Table 2. Matrix Compositiona.
matrix 1 | matrix 2 | |
---|---|---|
density | 100% | 96.4% |
# compounds (CPDs) | 109 925 | 143 310 |
# assays | 53 | 53 |
percentage of active cells | 0.1% | 0.8% |
# consistently inactive CPDs | 105 475 (96%) | 110 218 (76.9%) |
# CPDs with single-target activity | 3639 (3.3%) | 19 069 (13.3%) |
# CPDs with multitarget activity | 811 (0.7%) | 14 023 (9.8%) |
For matrix 1 and matrix 2, the density, number of compounds and assays, percentage of cells with activity annotations (active cells), number of consistently inactive compounds, and number of compounds with single- and multitarget activity are reported.
2.2. Prediction Strategy
The primary goal was predicting the entire matrix 1 by learning from matrix 2. Predictions were attempted at two levels including global predictions of active versus consistently inactive compounds as well as activity predictions for individual targets. For global models, training and test compounds with different activities were combined to yield the “active” class. Half of matrix 2 was randomly selected and used for training of global models using different methods. Global models were applied to predict active and inactive compounds for the other half of matrix 2 used as a test set as well as the entire matrix 1. Per-target models were derived in two ways: first, using half of matrix 2 and second, the entire matrix 2. The former per-target models were applied to predict the matrix 2 test set, and the complete matrix 1 and the latter models were applied to predict matrix 1. For per-target models, initial comparisons of different methods and optimization of calculation parameters were carried out for 10 assays from matrix 2 with large numbers of available training compounds (assay codes A–J in Table 1). These models were used to predict these 10 assays in the matrix 2 test set as well as in matrix 1. Further details are provided in the Materials and Methods section.
2.3. Global Models
Given that the vast majority of matrix compounds were consistently inactive in all assays, we reasoned that initial exclusion of these consistently inactive compounds followed by target-based predictions might be a promising strategy for activity prediction. Successful elimination of consistently inactive compounds would increase data balance and reduce the number of compounds to be predicted by per-target models. Therefore, global models were first built using SVM, RF, and DNN to distinguish between combined active and consistently inactive screening compounds. On the basis of test calculations (see Materials and Methods), models trained with all available data reached highest relative performance levels and the ECFP4 fingerprint was a preferred descriptor. Figure 3 shows the prediction results of the global models for the matrix 2 test set and for matrix 1. The performance of the different models was nearly identical in both cases. Although there was consistent early enrichment of active compounds, deprioritization of inactive compounds was accompanied by a substantial loss of active compounds, in particular, for matrix 1. In this case, eliminating 50% of the inactive compounds also led to a removal of 25% of the actives. For the minority class, the magnitude of this initial loss of active compounds limited the envisioned two-stage prediction approach.

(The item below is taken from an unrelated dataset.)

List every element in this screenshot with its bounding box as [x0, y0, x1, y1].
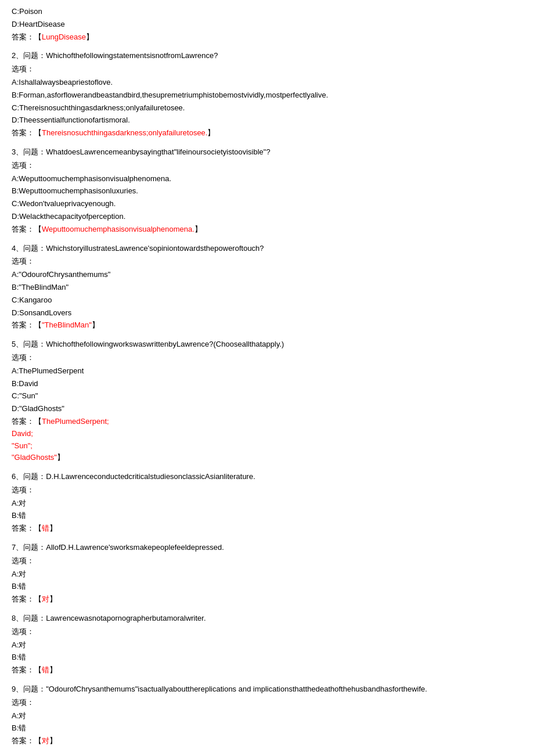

2.4. Models for Assay-Based Predictions
Next, we used a subset of 10 assays with larger numbers of available active compounds (assay codes A–J in Table 1) for comparison of alternative machine learning methods and identification of best-performing models and preferred calculation conditions.
2.4.1. Method Comparison
Algorithms of different designs and complexities were systematically compared. Most of the implemented approaches resulted in single-task (per-target) models, but two multitask approaches were also included in the comparison. A multitask model yields probabilities of activity for compounds tested in different assays. Investigated methods included a similarity search-based approach termed the conditional correlated Bernoulli model (CCBM) to estimate rank positions of active compounds; popular machine learning approaches; such as naïve Bayes (NB) classification, SVM, and RF, single- and multitask DNN; and graph-convolutional NN (GraphConv). Test predictions were assessed by calculating area under the curve (AUC) values for receiver operating characteristic (ROC) curves and recall rates for the top 1% of ranked test sets.

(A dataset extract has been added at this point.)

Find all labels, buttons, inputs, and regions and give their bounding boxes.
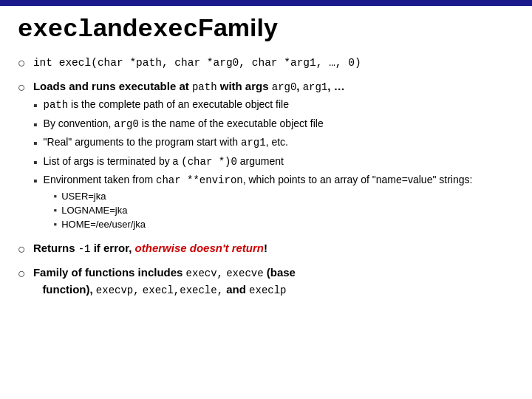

Initially, we tested general training conditions. For each assay, available active training compounds were combined with increasing numbers of compounds inactive in the assay and a series of models were generated with different machine learning methods and evaluated. For all methods (except GraphConv), the folded version of the extended connectivity fingerprint with bond diameter 4 (ECFP4; see Materials and Methods) was used as a descriptor. Paralleling the findings for global models, preferred training sets generally consisted of all available active and inactive training compounds. Using these training sets, different methods were compared.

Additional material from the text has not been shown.